Dealing with difficult people isn’t something you can avoid so you may as well learn how to handle them with poise. Let’s discuss!
Difficult people are everywhere. They’re on your job, in your family, and even in your mirror. To deal with a difficult person, you must first be willing to deal with yourself. What if the difficult person is a mere reflection or an opportunity for you to grow in an area in your life?
Today, we will be discussing how to deal with a difficult person.
This post is all about dealing with difficult people.
Are you ready? Let’s Geaux!
What Does Dealing With Difficult People Actually Mean
Ephesians 6:12 NKJV-For we do not wrestle against flesh and blood, but against principalities, against powers, against the rulers of the darkness of this age, against spiritual hosts of wickedness in the heavenly places.

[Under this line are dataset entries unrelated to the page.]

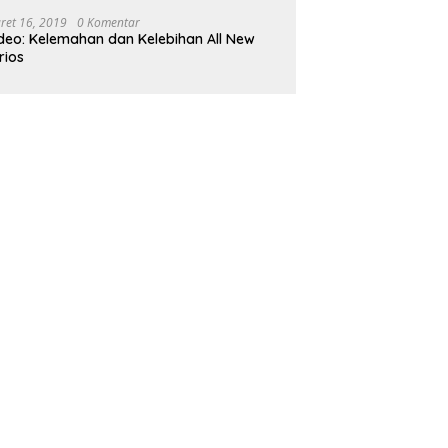
ret 16, 2019
0 Komentar
deo: Kelemahan dan Kelebihan All New
rios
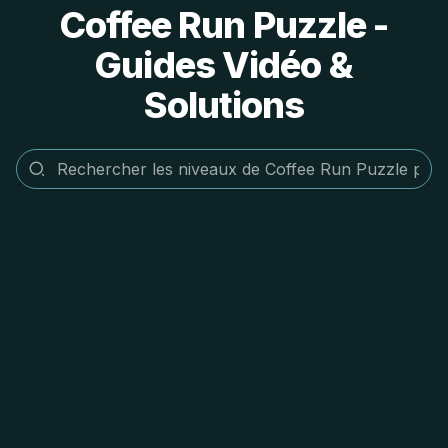
Coffee Run Puzzle -
Guides Vidéo &
Solutions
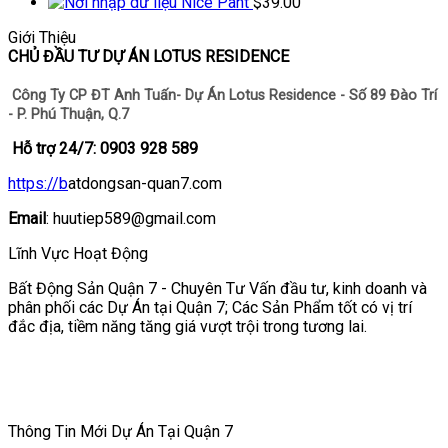
Nice Pant
$
39.00
Giới Thiệu
CHỦ ĐẦU TƯ DỰ ÁN LOTUS RESIDENCE
Công Ty CP ĐT Anh Tuấn- Dự Án Lotus Residence - Số 89 Đào Trí
- P. Phú Thuận, Q.7
Hỗ trợ 24/7: 0903 928 589
https://b
atdongsan-quan7.com
Email
: huutiep589@gmail.com
Lĩnh Vực Hoạt Động
Bất Động Sản Quận 7 - Chuyên Tư Vấn đầu tư, kinh doanh và
phân phối các Dự Án tại Quận 7; Các Sản Phẩm tốt có vị trí
đắc địa, tiềm năng tăng giá vượt trội trong tương lai.
Thông Tin Mới Dự Án Tại Quận 7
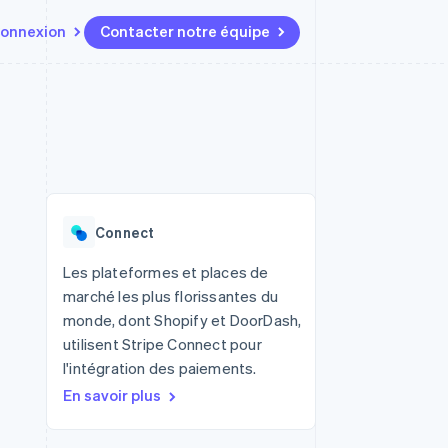
onnexion
Contacter notre équipe
Ressources
Écosystème
Contact
t marketplaces
Plus
Intégrations d'applications
Partenaires
Contacter notre équipe
Product roadmap
elle
Exemples de code
Stripe App Marketplace
Devenir partenaire
Découvrez les prochaines
r les
Blog des développeurs
évolutions
rs
État de l'API
 platforms
Radar
ciers intégrés
Connect
Prévention de la fraude
ratif
es et virtuelles
Atlas
Les plateformes et places de
Constitution de start-up
marché les plus florissantes du
Climate
monde, dont Shopify et DoorDash,
Élimination du carbone
utilisent Stripe Connect pour
Identity
l'intégration des paiements.
Vérification de l'identité
En savoir plus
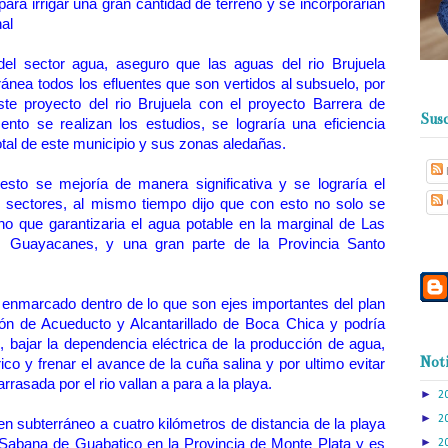
ara irrigar una gran cantidad de terreno y se incorporarian
nal
 del sector agua, aseguro que las aguas del rio Brujuela
ánea todos los efluentes que son vertidos al subsuelo, por
e proyecto del rio Brujuela con el proyecto Barrera de
Susc
to se realizan los estudios, se lograría una eficiencia
otal de este municipio y sus zonas aledañas.
sto se mejoría de manera significativa y se lograría el
 sectores, al mismo tiempo dijo que con esto no solo se
no que garantizaria el agua potable en la marginal de Las
s Guayacanes, y una gran parte de la Provincia Santo
 enmarcado dentro de lo que son ejes importantes del plan
ión de Acueducto y Alcantarillado de Boca Chica y podría
s, bajar la dependencia eléctrica de la producción de agua,
Noti
ico y frenar el avance de la cuña salina y por ultimo evitar
rrasada por el rio vallan a para a la playa.
►
2
►
2
 en subterráneo a cuatro kilómetros de distancia de la playa
►
Sabana de Guabatico en la Provincia de Monte Plata y es
2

Living in this world you don’t really have the option of not dealing with people. People are everywhere and you were created to live and thrive with God and people.
Dealing with difficult people means that you’re learning to navigate and manage situations that may not always be comfortable. These are opportunities to grow and display your God-like nature.
Remember you aren’t fighting against flesh and blood enemies, but you are fighting against principalities, powers, rulers of the darkness of this age, and against spiritual hosts of wickedness in the heavenly places.
While you are learning to navigate and manage these situations, it’s very important that you remain true to who God is training you to be.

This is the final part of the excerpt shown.